RFC: a type to attempt parsing
In my (internal) codebase, I've just written this type:
-- | Try parsing a value. If it fails, record the error message.
newtype Try a = Try { tryValue :: Either String a }
deriving (Eq, Ord, Show, Read, Functor)
-- | Always succeeds.
instance (FromField a) => FromField (Try a) where
parseField = return . Try . runParser . parseField
The intent is for fields that may not match a specified format; e.g. the documentation for FromField has an example of a Color type. In practice, if this is in the middle of a row, then parsing that row fails, and thus parsing an entire CSV file can fail.
Whilst the type can be wrapped with a Maybe, this has two unfortunate side-effects:
- Cannot distinguish between "Empty cell" and "Failed to parse cell"
- No error message available to report back as to why a row may be bad
As such, this wrapper type allows you to successfully parse a file, and then discard rows which did not actually succeed (logging errors, etc.).
If we add in the attempted field into the Left case, we can then use that for ToField and thus have the round-trip property. We can similarly also apply this to the FromRow/ToRow case to be able to discard rows that cannot succeed (especially useful for streaming scenarios).
Do you think this is a useful enough type for me to send a PR? What should the name be?
How is this different from just using Either Text (or Either String). The default instance are already written and I think are identical to yours.
There is an Either Field a instance which keeps the field value, but not the error message. When I wrote that type I needed the error message to be able to report why a row was skipped.
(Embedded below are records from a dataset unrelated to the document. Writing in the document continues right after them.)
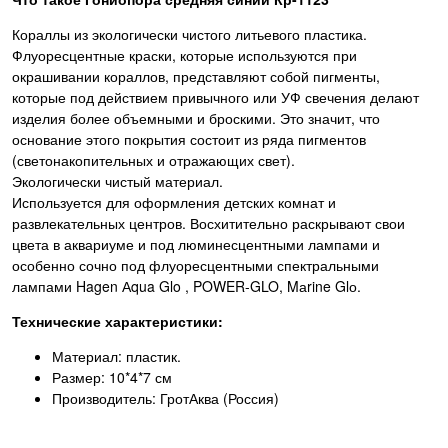
Кораллы из экологически чистого литьевого пластика.
Флуоресцентные краски, которые используются при
окрашивании кораллов, представляют собой пигменты,
которые под действием привычного или УФ свечения делают
изделия более объемными и броскими. Это значит, что
основание этого покрытия состоит из ряда пигментов
(светонакопительных и отражающих свет).
Экологически чистый материал.
Используется для оформления детских комнат и
развлекательных центров. Восхитительно раскрывают свои
цвета в аквариуме и под люминесцентными лампами и
особенно сочно под флуоресцентными спектральными
лампами Hagen Аqua Glo , POWER-GLO, Mаrine Glо.
Технические характеристики:
Материал: пластик.
Размер: 10*4*7 см
Производитель: ГротАква (Россия)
I'm a bit confused. Your Try is at the column level not row level, so I'm not sure which error message you get at the row level .
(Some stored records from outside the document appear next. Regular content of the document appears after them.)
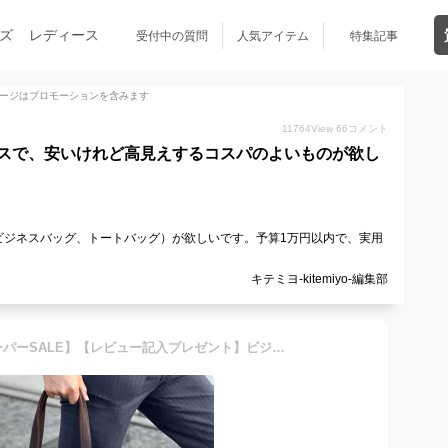
ズ
レディース
受付中の質問
人気アイテム
特集記事
ージはプロモーションを含みます
11764
View
66
コメント
スで、安いけれど高見えするコスパのよいものが欲し
ビジネスバッグ、トートバッグ）が欲しいです。予算1万円以内で、実用
キテミヨ-kitemiyo-編集部
【16,390円→6,990円～ スーパーSALE】【レビュー記入プレゼント】ビジネスバッグ バッグ メンズ ビジネストート トートバッグ ビジネスバック 鞄 仕事用 通勤用 通勤鞄 大容量 出張 男性用 レザー 合成皮革 PUレザー B4 ブラック ブラウン ネイビー 黒 茶 紺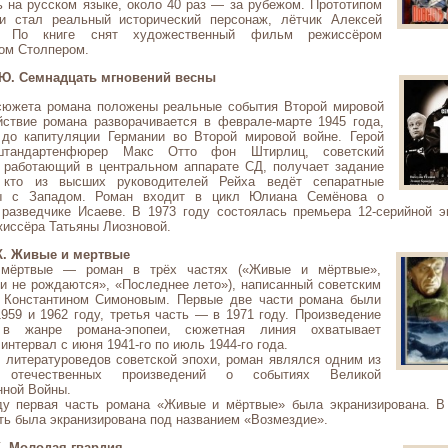
ь на русском языке, около 40 раз — за рубежом. Прототипом
ги стал реальный исторический персонаж, лётчик Алексей
. По книге снят художественный фильм режиссёром
ом Столпером.
Ю. Семнадцать мгновений весны
сюжета романа положены реальные события Второй мировой
йствие романа разворачивается в феврале-марте 1945 года,
 до капитуляции Германии во Второй мировой войне. Герой
штандартенфюрер Макс Отто фон Штирлиц, советский
, работающий в центральном аппарате СД, получает задание
 кто из высших руководителей Рейха ведёт сепаратные
ры с Западом. Роман входит в цикл Юлиана Семёнова о
 разведчике Исаеве. В 1973 году состоялась премьера 12-серийной э
жиссёра Татьяны Лиозновой.
К. Живые и мертвые
мёртвые — роман в трёх частях («Живые и мёртвые»,
и не рождаются», «Последнее лето»), написанный советским
 Константином Симоновым. Первые две части романа были
959 и 1962 году, третья часть — в 1971 году. Произведение
 в жанре романа-эпопеи, сюжетная линия охватывает
интервал с июня 1941-го по июль 1944-го года.
 литературоведов советской эпохи, роман являлся одним из
 отечественных произведений о событиях Великой
нной Войны.
ду первая часть романа «Живые и мёртвые» была экранизирована. В
ть была экранизирована под названием «Возмездие».
. Молодая гвардия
You can make a row level instance of it as well.
On Wed, 5 Jul. 2017, 11:37 pm Max, [email protected] wrote:
I'm a bit confused. Your Try is at the column level not row level, so I'm not sure which error message you get at the row level .
— You are receiving this because you authored the thread. Reply to this email directly, view it on GitHub https://github.com/hvr/cassava/issues/146#issuecomment-313105240, or mute the thread https://github.com/notifications/unsubscribe-auth/AAwXc8ML5OYZ-HXkytAWXrazeCuGbhrTks5sK5GhgaJpZM4OHgS4 .
--
Ivan Miljenovic On mobile; please excuse any tpyos
What I mean, I have similar problems and the way I do to have row parametrized by a functor
data Product f = Product { name :: f String, price :: f Double }
What I parse (and declare as a FromRecord instance) is Product (Either Text). Then I have a validate function Product (Either Text) -> Either (Product (Either Text)) (Product Identity) which returns a valid product or an invalid one, then I can display if needed the all the rows (valid or not) with the original value and error message. I'm not sure how your approach is different ?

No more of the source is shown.